IFFT-2D Library Optimization - 2024.2 English - XD100

Vitis Tutorials: AI Engine Development (XD100)

Document ID
XD100
Release Date
2024-12-06
Version
2024.2 English

While an SSR=5 should be sufficient from a resource count perspective, using a SSR that is a power of 2 simplifies the overall design and allows thr direct mapping of TDM FIR outputs into 2D IFFT input. For this reason, we proceed with SSR=8. We can also apply the single_buffer constraint on the input and output buffer to reduce the storage requirements at the expense of some degradation in throughput.

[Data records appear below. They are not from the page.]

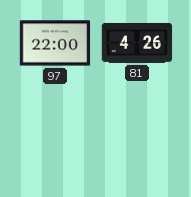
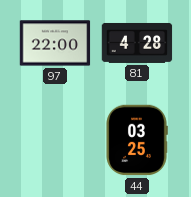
81: 4:26 -> 4:28
44: none -> 03:25
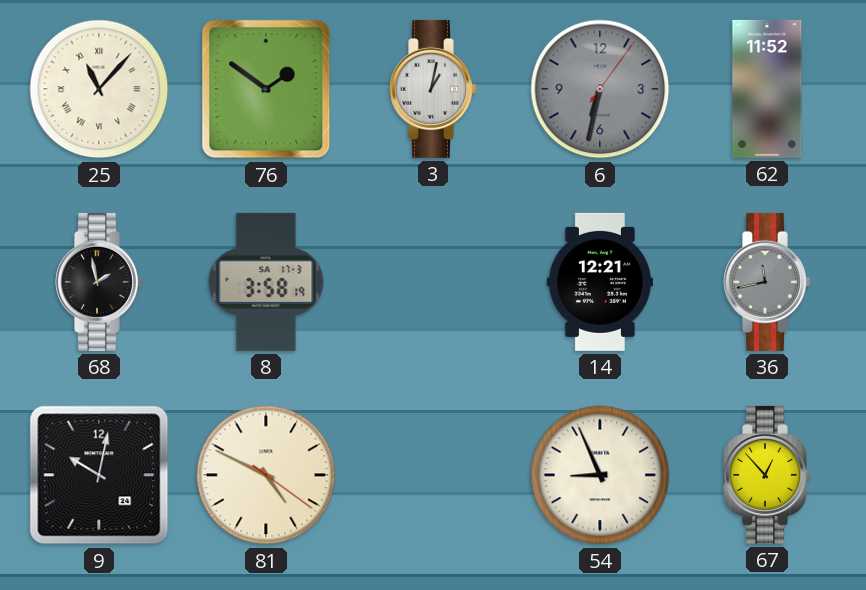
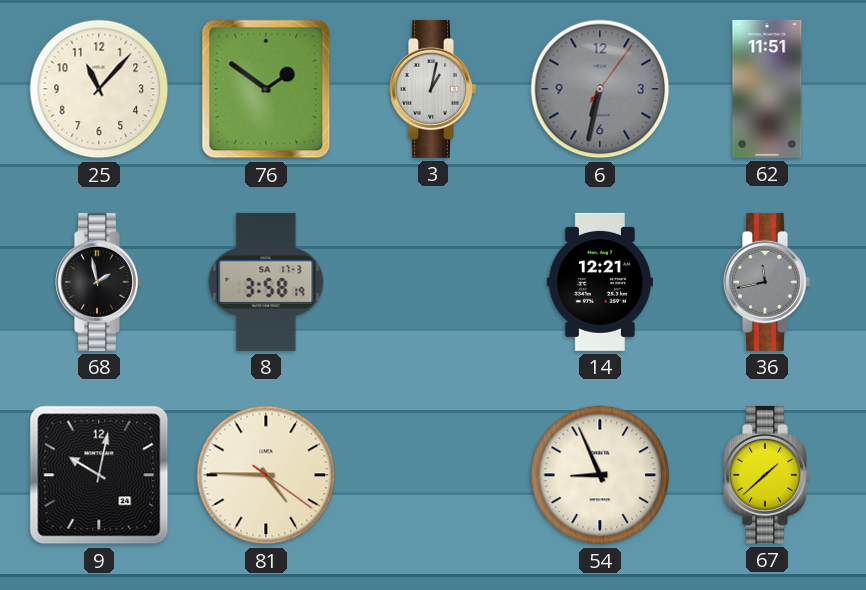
25 numerals: Roman -> Arabic
62: 11:52 -> 11:51
81: 4:49 -> 4:45
67: 12:53 -> 1:38
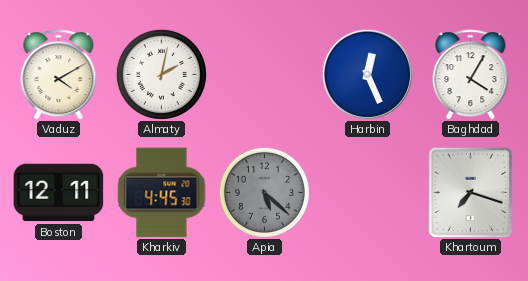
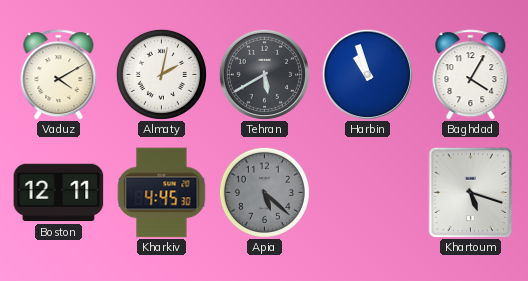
Tehran: none -> 5:40
Harbin: 12:26 -> 10:57
Khartoum: 7:18 -> 5:18
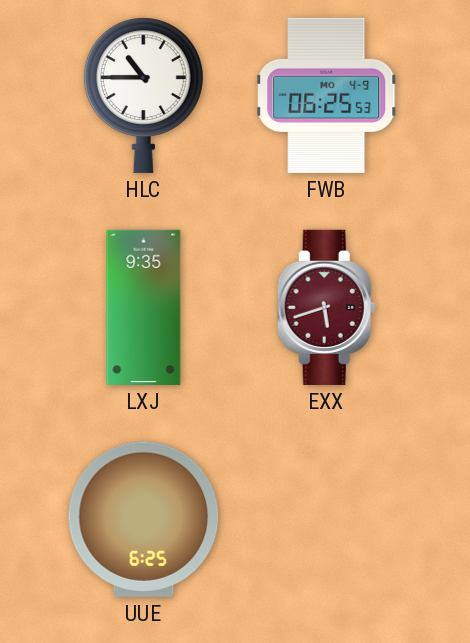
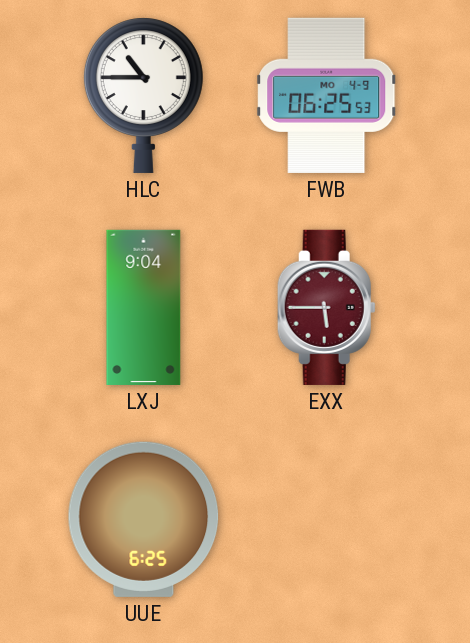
LXJ: 9:35 -> 9:04
EXX: 5:42 -> 5:45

[shell]% cd <path-to-design>/aie/ifft4096_2d
[shell]% make clean all
[shell]% vitis_analyzer aiesimulator_output/default.aierun_summary

Inspecting vitis_analyzer, we observe a resource count of 16 AIE-ML tiles. Achieved throughput for:

  • Front 64-point IFFT + point-wise twiddle multiplication = 2295 MSPS

  • Back 64-pint IFFT = 2288 MSPS

figure12

For the transpose blocks, you can implement these in the PL using block RAMs. The PL is assumed to be clocked at 312.5 MHz. A single block RAM stores up to 36 Kbits, and can be configured as 512 x 72 bits with one write and one read port. For more information on block RAMS, refer to Versal ACAP Memory Resources Architecture Manual. A single transform contains 4096 samples, 64 bits each. To achieve our desired throughput, we require two write and two read ports. The IFFT transpose blocks that exist in ${DSPLIB_ROOT}/L1/src/hw are implemented using ping-pong buffers for storage.

Given this, we expect our BRAM count per transpose block to be = 4096 / 512 x 2 x 2 = 32.